Climate Change: An Alaskan Perspective
I have learned when talking about my home state of Alaska not to make the
assumption that “outsiders” actually understand the north. And I do not use
that term in a disparaging way. Alaska is far removed geographically from
the rest of the United States as well as mentally. So given that, let me give
some background with my apologies to those of you who are already
familiar with Alaska, the Great Land.
Alaska is nearly 600,000 square miles, which is one-fifth the size of the
Continental United States. If super-imposed over the Lower 48 states, it
would stretch from California to Florida. In addition to being a land of ice
and snow, we are home to North America’s largest rainforest. We have a
greater abundance of natural resources than any other state, ranging from the
largest coal deposits in the world to incredible fisheries. And Alaska has
one-fifth to one-third of the Nation’s coastline – depending on if you
measure at low or high tide.
More than one-fourth of the State lies above the Arctic Circle. The Arctic
region consists of a vast ocean surrounded by land, as opposed, of course, to
Antarctica which is a land continent surrounded by oceans.
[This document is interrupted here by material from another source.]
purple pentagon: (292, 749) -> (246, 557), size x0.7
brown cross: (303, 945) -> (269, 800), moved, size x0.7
For a majority of the year, Alaska’s Arctic is covered with ice and snow.
The land is frozen tundra which then gives way to the boreal forests that
encircle the globe. The Arctic region is teeming with wildlife for the short
summer when the sun never sets in the region. During the rest of the year,
most of the wildlife migrates south or hibernates. Even in the summer
months, though, the air temperature remains near freezing for most of the
time and severe summer storms can destroy habitat and cause wide swings
in animal populations.
The Arctic is also home to indigenous people who have lived off the land for
thousands of years. For the most part these people have continued to
practice a subsistence lifestyle, while also integrating modern technology
and convenience into their lives. In Alaska, the Arctic is home to the
Inupiaq people who are still active whalers, hunters and gatherers. The
Inupiaq also are savvy in the global economy and two of the state’s largest
and most successful private corporations are Inupiaq-owned.
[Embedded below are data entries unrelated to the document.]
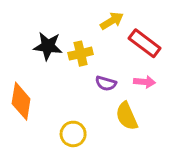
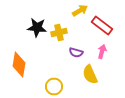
pink arrow: (145, 82) -> (102, 52), turned -80

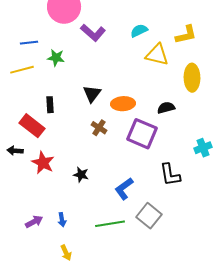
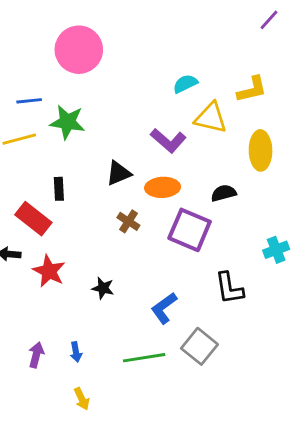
purple L-shape: (93, 33) -> (168, 141), moved
green star: (56, 58) -> (67, 122), size x1.4
black triangle: (92, 94) -> (119, 173), turned 30
purple arrow: (34, 222) -> (36, 355), turned -48

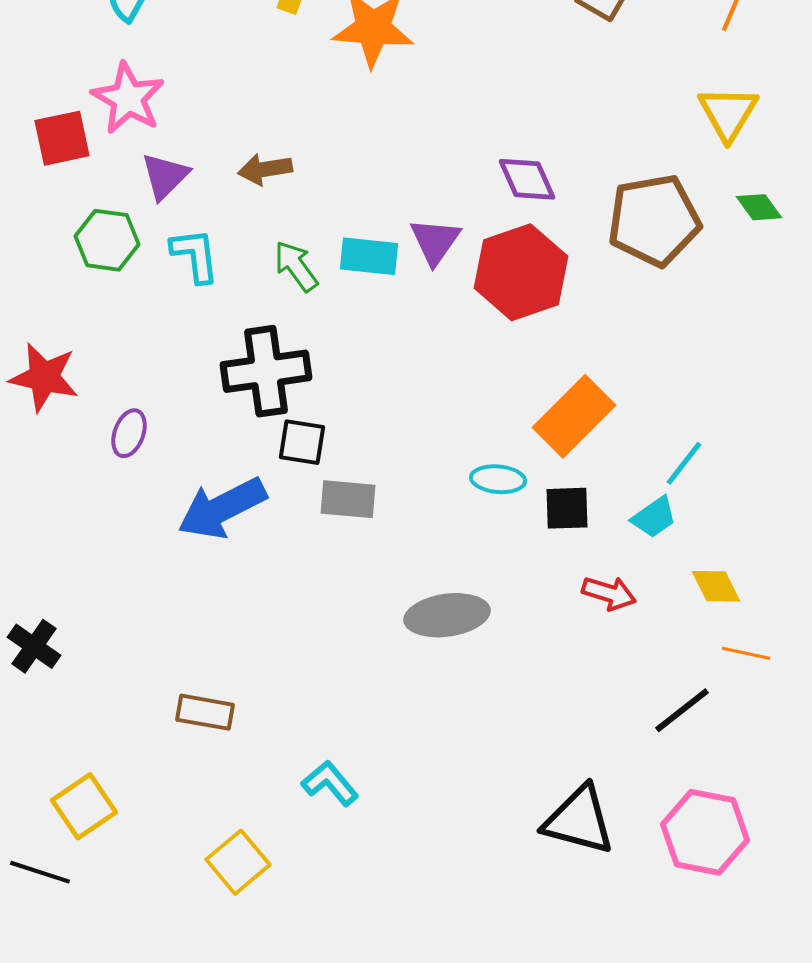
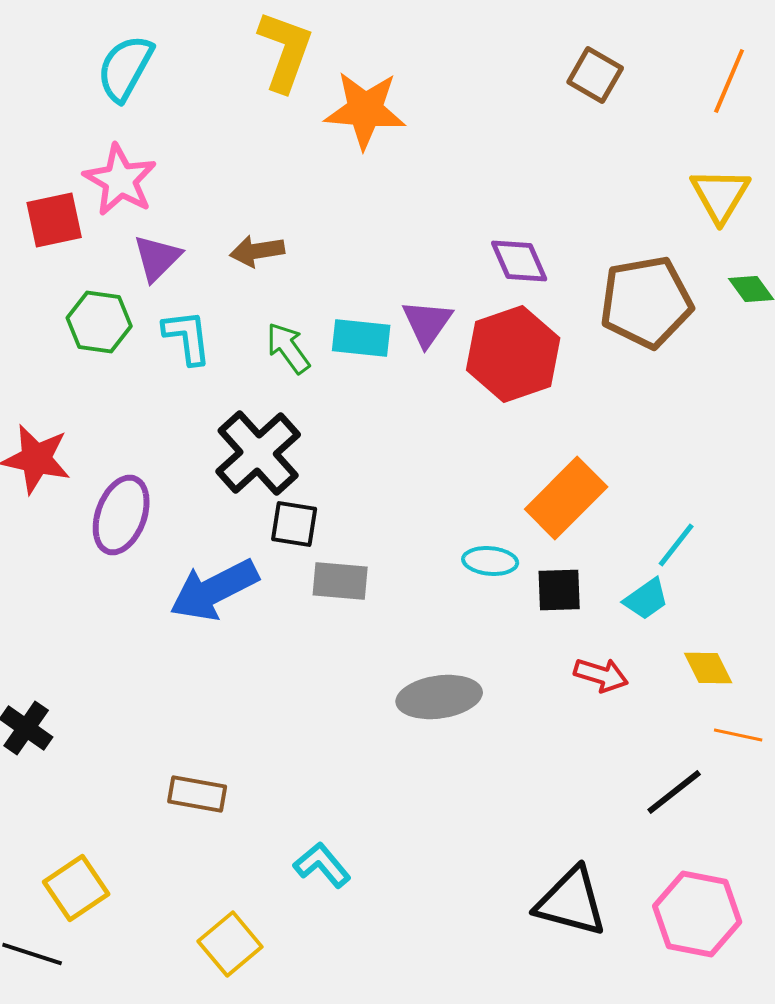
black cross: (266, 371) -> (258, 453), turned -34
purple ellipse: (129, 433) -> (121, 515), size x1.6

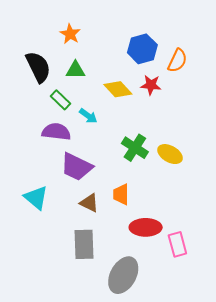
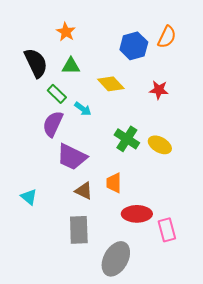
orange semicircle: (177, 61) -> (167, 37), moved
red star: (151, 85) -> (159, 90), moved
purple semicircle: (56, 132) -> (53, 124), turned -72
cyan triangle: (36, 198) -> (29, 197), moved, size x0.7

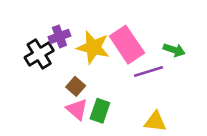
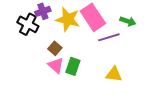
black cross: (39, 54) -> (28, 24), turned -30

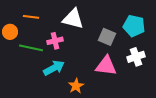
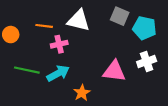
orange line: (31, 17) -> (44, 26), moved
gray square: (107, 37) -> (120, 16), moved
green line: (31, 48) -> (27, 70), moved

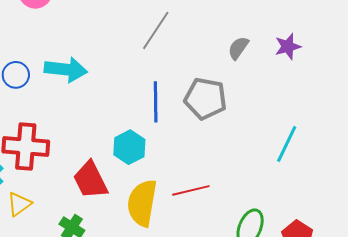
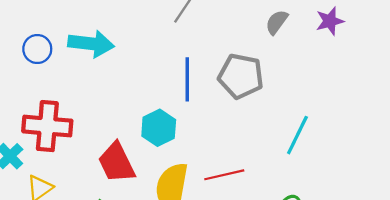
cyan line: (287, 144) -> (297, 135), moved

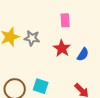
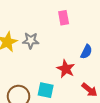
red star: (62, 48) -> (66, 69), moved

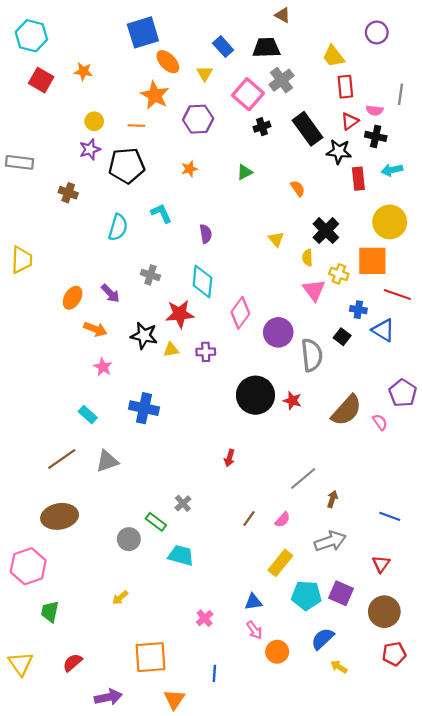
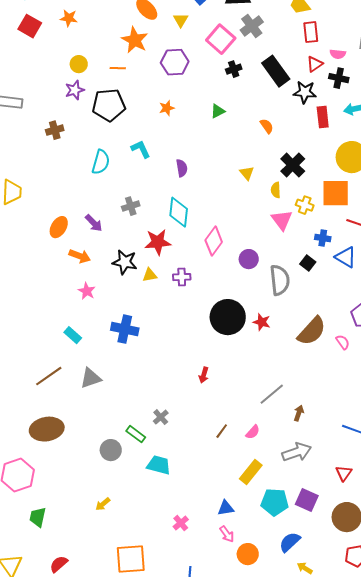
brown cross: (68, 193) -> (55, 130), turned -36
gray cross: (150, 275) -> (131, 206), turned -36
purple circle: (278, 332) -> (249, 259), size x0.7

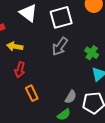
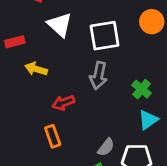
gray arrow: (60, 46) -> (98, 76), turned -30
red arrow: (20, 70) -> (63, 103), moved, turned 49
The Arctic is the focus of extensive scientific study as it relates to climate
change. Scientists at the University of Alaska Fairbanks conduct extensive
research at facilities throughout the state and independent researchers from
other universities and institutes come from around the globe to study the
Arctic. The International Arctic Research Center at UAF, funded jointly by
United States and Japanese grants, was developed to create international
partnerships to study the role of the Arctic in climate change. Additionally,
the Barrow Geophysical Research Facility, being constructed in our nation’s
northern most community of Barrow, Alaska, will allow for information
sharing and support to climate scientists undertaking important research on
the role that oceans and sea ice play in impacting our climate. Just this past
week in Anchorage, we hosted yet another international conference on
Why focus on the Arctic? Alaska has been called the “canary in the
coalmine” on the issue of climate change. Scientists focus in this area
because generally climate shifts are more severe at the poles and the changes
can be more readily apparent. In addition, scientists say that severe changes
to the Arctic could impact the rest of the globe and thus accelerate climate
changes in the future. Let me give you a couple examples. First, warming
in the Arctic could lead to a reduction in the ice pack and shorter periods of
snowcover. This could lead to even more warming as a significant reflector
of heat, white snow and ice, is replaced with dark oceans that absorb heat.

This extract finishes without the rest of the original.